After forming portfolio, how to manage risk is another important task. Value at Risk (i.e. VaR) is an internationally fast developed risk controlling tool. This thesis studied dynamic correlation coefficients and VaR, by collecting the daily return rates data of Taiwan and other Asia-Pacific stock markets in the period between January 1, 1998 and September 30, 2002. First, we used cross-correlation analysis, selecting the four countries, the United States of America, South Korea, Hong Kong and Singapore, which have closer relation with Taiwan’s stock market, then used TRI-GARCH model to estimate and test the coefficients, and calculated the dynamic correlation coefficients. Second, we tested them with the State Space Model, and under the strategy of different investment weights, used the Monte Carlo Simulation to calculate the portfolio return rate and risk, in order to evaluate the portfolio. The results can be summarized as follows:
1. In the relation of the return rate between Taiwan and Asia-Pacific stock markets, the United State of America, South Korea, Hong Kong and Singapore stock markets have lead impact on Taiwan’s stock market. It is probably because Taiwan isn’t in the economy leader position, and there is up and down limit and government control in the stock market. But because the leading period contains only one term at most, it shows Taiwan responds quickly to the information of Asia-Pacific markets. Therefore, Taiwan stock market is still an efficient market. In the volatility relation of return rate between Taiwan and other Asia-Pacific countries, the pervious term compared to the current term, most shows positive effect. It represents the return rate of the stock market for each country has volatility clustering. In the aspect of volatility spillover effect, the volatility of the previous term of Taiwan stock market has the obvious influence on that of the current term of Hong Kong and Singapore’s stock markets. Except Hong Kong stock market, every other country’s volatility of the previous term of the stock market will have the obvious influence on that of the current term of Taiwan’s stock market. So we can see the both lead positions of Taiwan and Singapore.

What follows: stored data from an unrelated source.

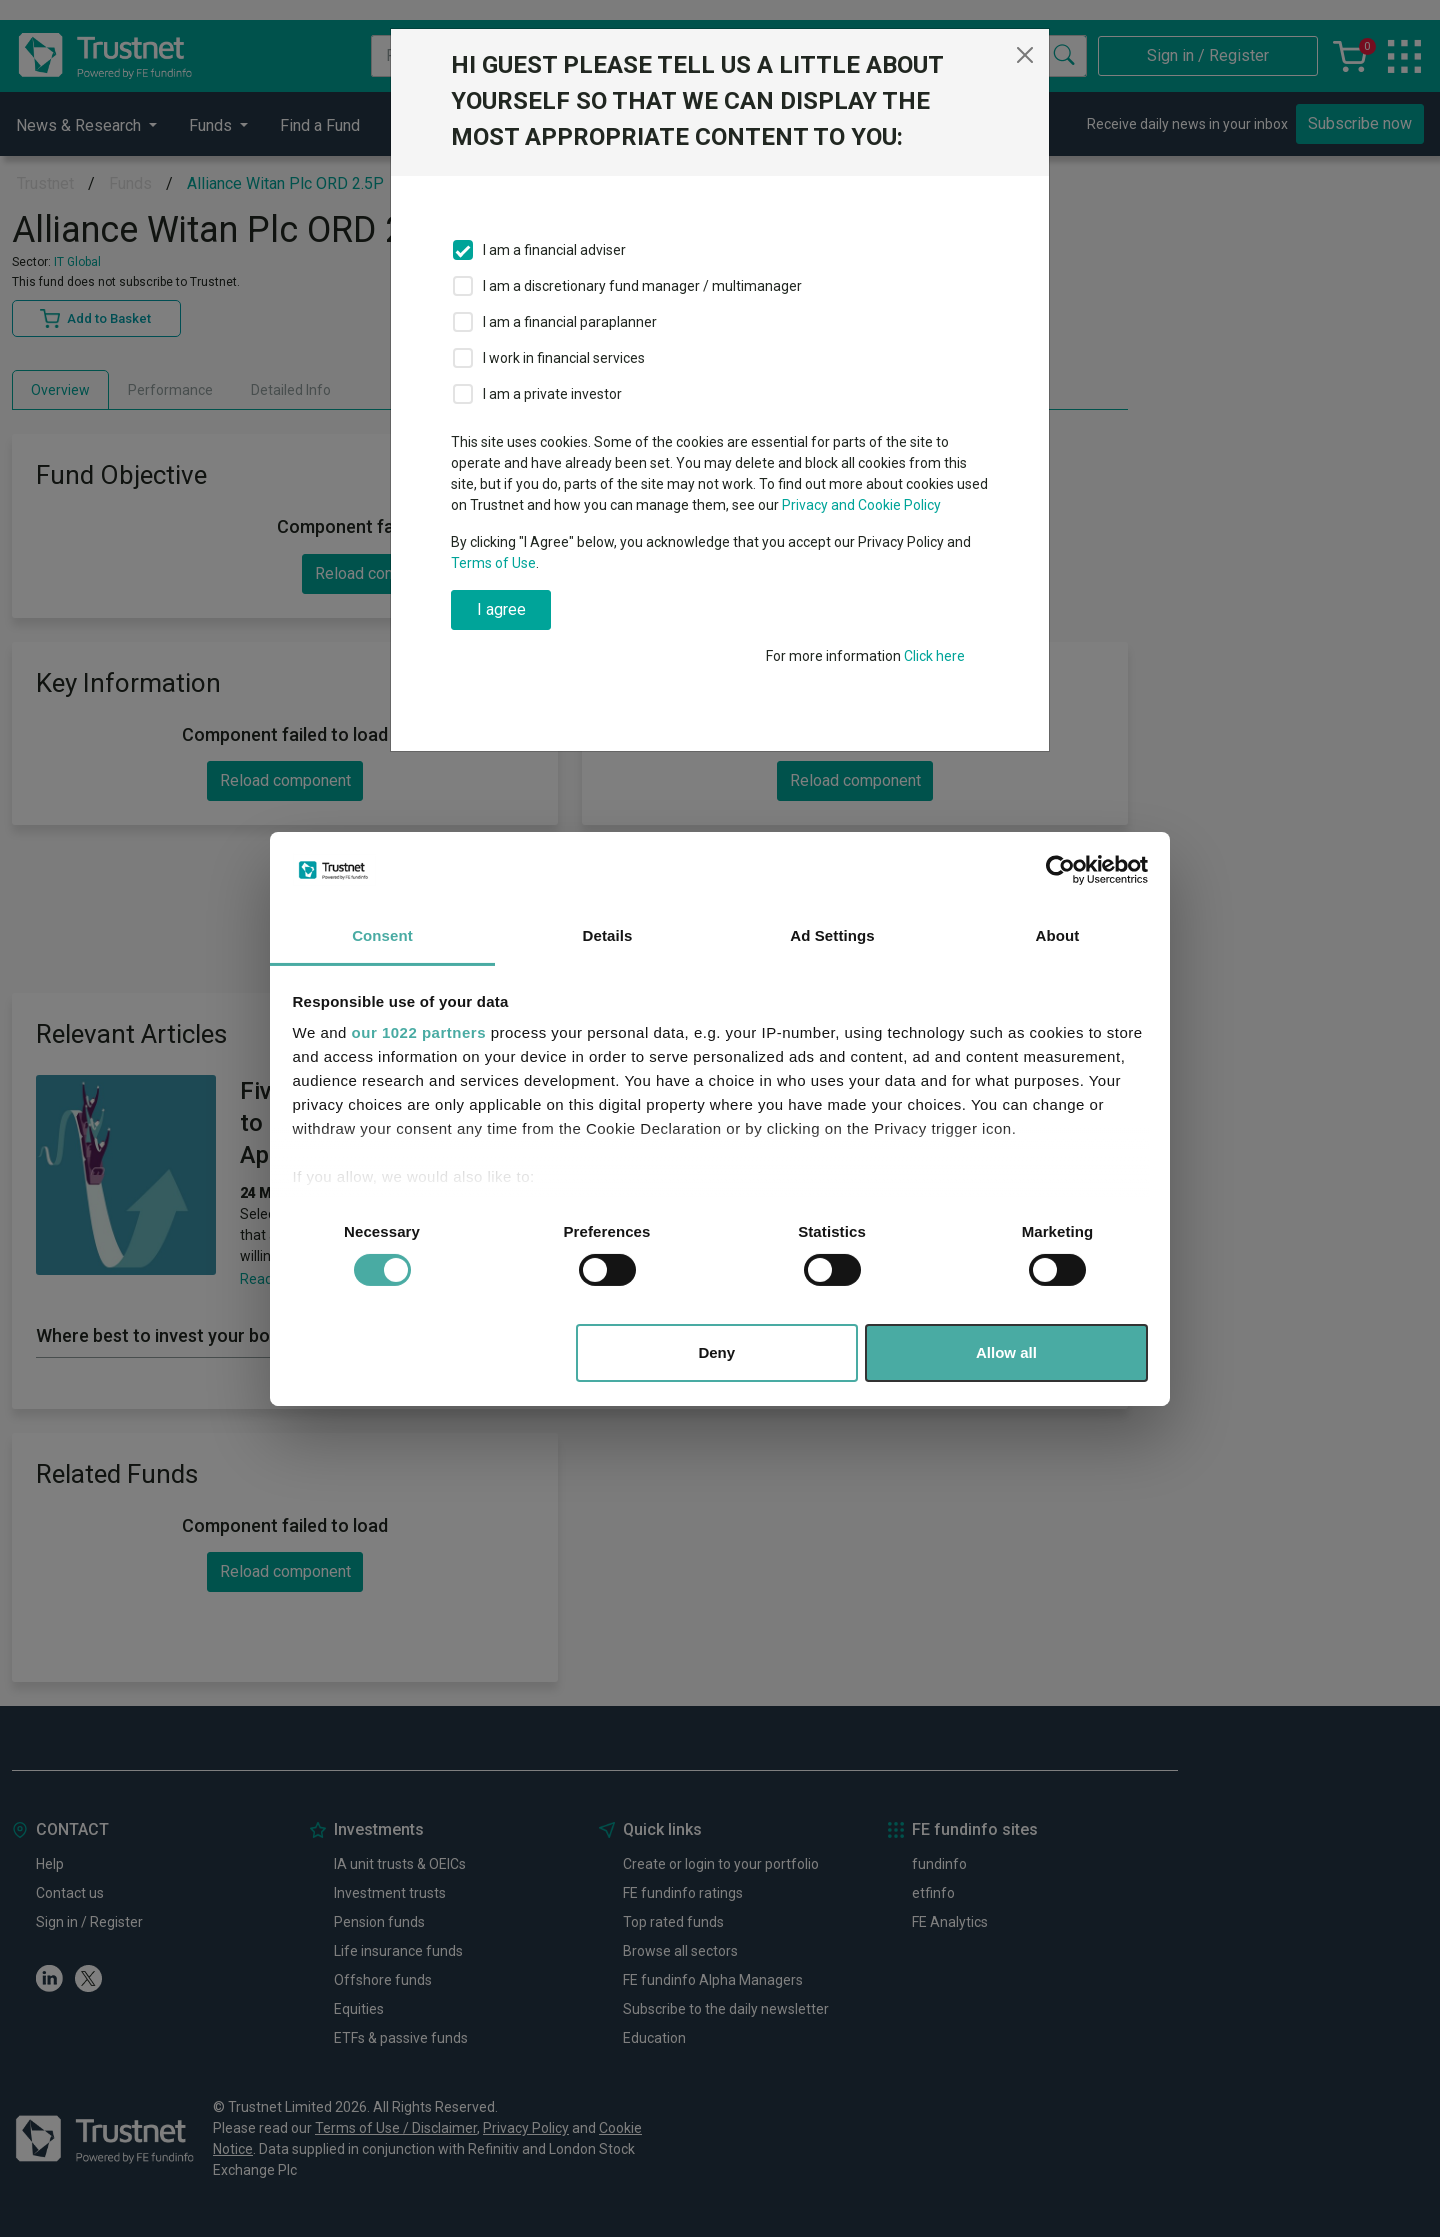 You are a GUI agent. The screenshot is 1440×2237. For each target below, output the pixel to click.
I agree (501, 609)
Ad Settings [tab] (832, 935)
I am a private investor (552, 394)
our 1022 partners (419, 1032)
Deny (716, 1352)
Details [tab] (608, 935)
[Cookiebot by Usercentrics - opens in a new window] (1060, 870)
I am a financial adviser (554, 250)
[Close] (1025, 55)
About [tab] (1058, 935)
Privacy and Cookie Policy (861, 505)
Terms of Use (493, 563)
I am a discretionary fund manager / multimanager (642, 286)
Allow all (1006, 1352)
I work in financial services (564, 358)
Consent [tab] (382, 935)
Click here (934, 656)
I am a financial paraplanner (570, 322) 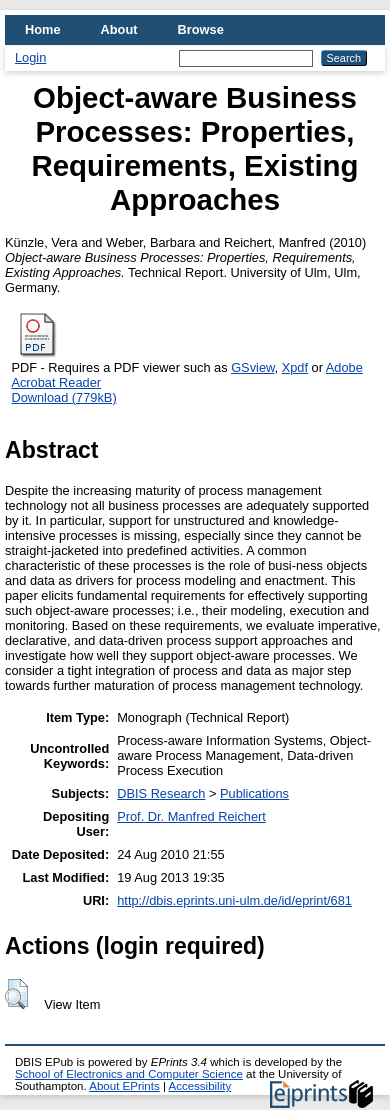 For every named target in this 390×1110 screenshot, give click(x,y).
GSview (252, 367)
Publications (254, 793)
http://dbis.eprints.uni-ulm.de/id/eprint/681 (234, 900)
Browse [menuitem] (201, 29)
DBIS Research (161, 793)
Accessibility (199, 1086)
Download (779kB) (63, 397)
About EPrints (124, 1086)
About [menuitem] (119, 29)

2. The correlation coefficients of return rate between Taiwan and Asia-Pacific countries’ stock markets show stationary and stochastic characteristics. That is, the correlation coefficient is a dynamic series, not a fixed number.
3. Based on the dynamic correlation coefficients between Taiwan and Asia-Pacific countries, by adjusting portfolio weights daily, we can minimize the average investment lost and maximize the days of minimum investment lost, presenting the capability of diversifying investment risk. So, for investors in Taiwan, they should pay attention to the changes of the correlation coefficients between Taiwan and Asia-Pacific stock markets, adjust the portfolio weights, in order to gain the benefit of lowering risk from international investment.